Last weeks at a customer side we had some weird problems with random PSOD’s on HP BL460c Gen 8 servers.
The customer is migrating from ESXi 5.5 to ESXi 6.0 and after a test period of a few months we started to upgrade all hosts using VMWare Update Manager. After a few days some hosts suddenly started to give PSOD’s as shown below.
All PSOD’s happened on HP BL460c Gen 8 blades equipped with QLogic and Emulex adapters. The other thing in common is that all PSOD’s were caused by Linux RedHat servers with Oracle installed on them.
If we look at the PSOD and distillate the cause we see mlx4_core that is required by mlx4_en. These are Mellanox driver. The fun part is that we don’t have any mellanox hardware installed in the blades. Simular post can be found Here.

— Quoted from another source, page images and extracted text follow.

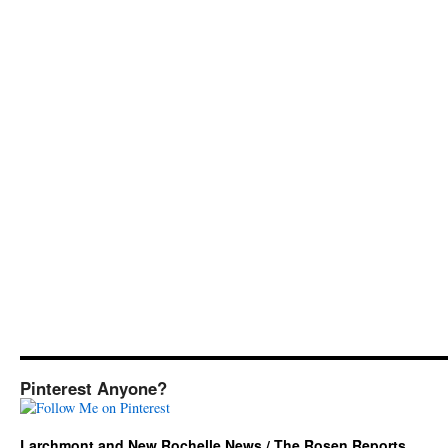
Pinterest Anyone?
Larchmont and New Rochelle News / The Rosen Reports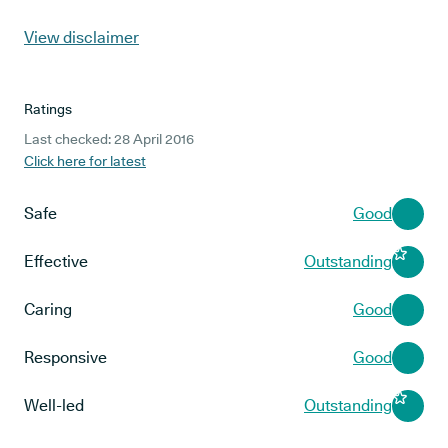
View disclaimer
Ratings
Last checked: 28 April 2016
Click here for latest
Safe
Good
Effective
Outstanding
Caring
Good
Responsive
Good
Well-led
Outstanding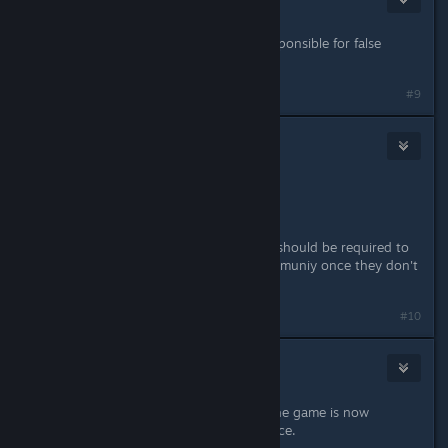
6 juin 2018 à 2h54
usually the publisher or devs are responsible for false
marketing and promises.
#9
etropic
2
6 juin 2018 à 20h27
how sad.
so much promise, so much let down
also, starting to think online games should be required to
open source the servers for the communiy once they don't
give a ♥♥♥♥.
#10
Patola [Linux]
7 juin 2018 à 4h32
Is this happening to anyone else? The game is now
crashing after I enter/leave some place.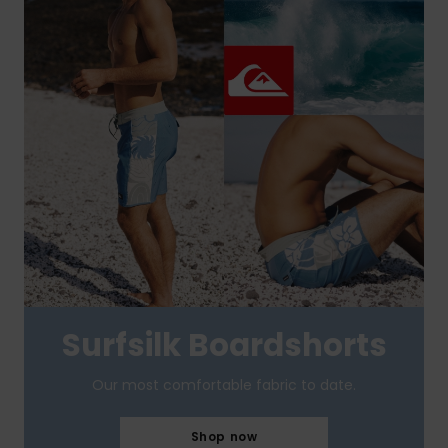
Surfsilk Boardshorts
Our most comfortable fabric to date.
Shop now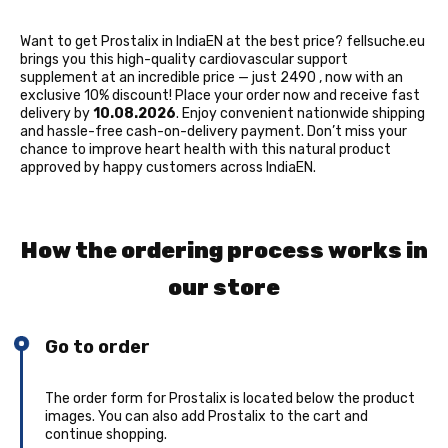
Want to get Prostalix in IndiaEN at the best price? fellsuche.eu
brings you this high-quality cardiovascular support
supplement at an incredible price — just 2490 ₹, now with an
exclusive 10% discount! Place your order now and receive fast
delivery by
10.08.2026
. Enjoy convenient nationwide shipping
and hassle-free cash-on-delivery payment. Don’t miss your
chance to improve heart health with this natural product
approved by happy customers across IndiaEN.
How the ordering process works in
our store
Go to order
The order form for Prostalix is located below the product
images. You can also add Prostalix to the cart and
continue shopping.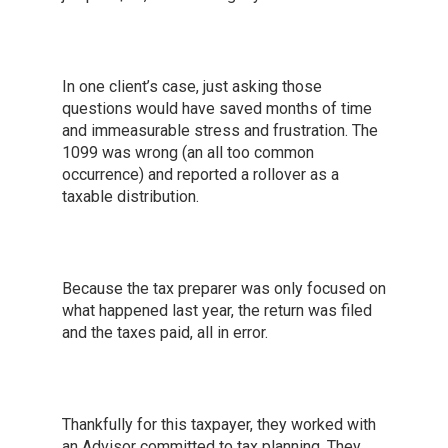
In one client’s case, just asking those
questions would have saved months of time
and immeasurable stress and frustration. The
1099 was wrong (an all too common
occurrence) and reported a rollover as a
taxable distribution.
Because the tax preparer was only focused on
what happened last year, the return was filed
and the taxes paid, all in error.
Thankfully for this taxpayer, they worked with
an Advisor committed to tax planning. They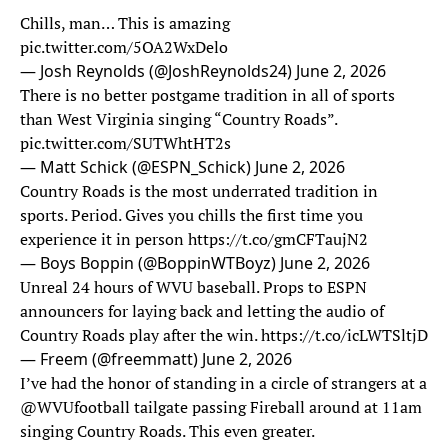
Chills, man… This is amazing
pic.twitter.com/5OA2WxDelo
— Josh Reynolds (@JoshReynolds24)
June 2, 2026
There is no better postgame tradition in all of sports
than West Virginia singing “Country Roads”.
pic.twitter.com/SUTWhtHT2s
— Matt Schick (@ESPN_Schick)
June 2, 2026
Country Roads is the most underrated tradition in
sports. Period. Gives you chills the first time you
experience it in person
https://t.co/gmCFTaujN2
— Boys Boppin (@BoppinWTBoyz)
June 2, 2026
Unreal 24 hours of WVU baseball. Props to ESPN
announcers for laying back and letting the audio of
Country Roads play after the win.
https://t.co/icLWTSltjD
— Freem (@freemmatt)
June 2, 2026
I’ve had the honor of standing in a circle of strangers at a
@WVUfootball
tailgate passing Fireball around at 11am
singing Country Roads. This even greater.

After consulting both HP and VMWare, the conclusion was to uninstall the VIBs instead of upgrading them. The drivers should have been removed during the upgrade tot ESXi 6 but remained at the host.
After removing the VIBS and rebooting the hosts there were no more PSOD’s.
esxcli software vib remove -n net-mlx4-en
esxcli software vib remove -n net-mlx4-core
esxcli software vib remove -n net-mst
The only remaining question for me is why only Linux machines with Oracle can stress the host and cause a PSOD.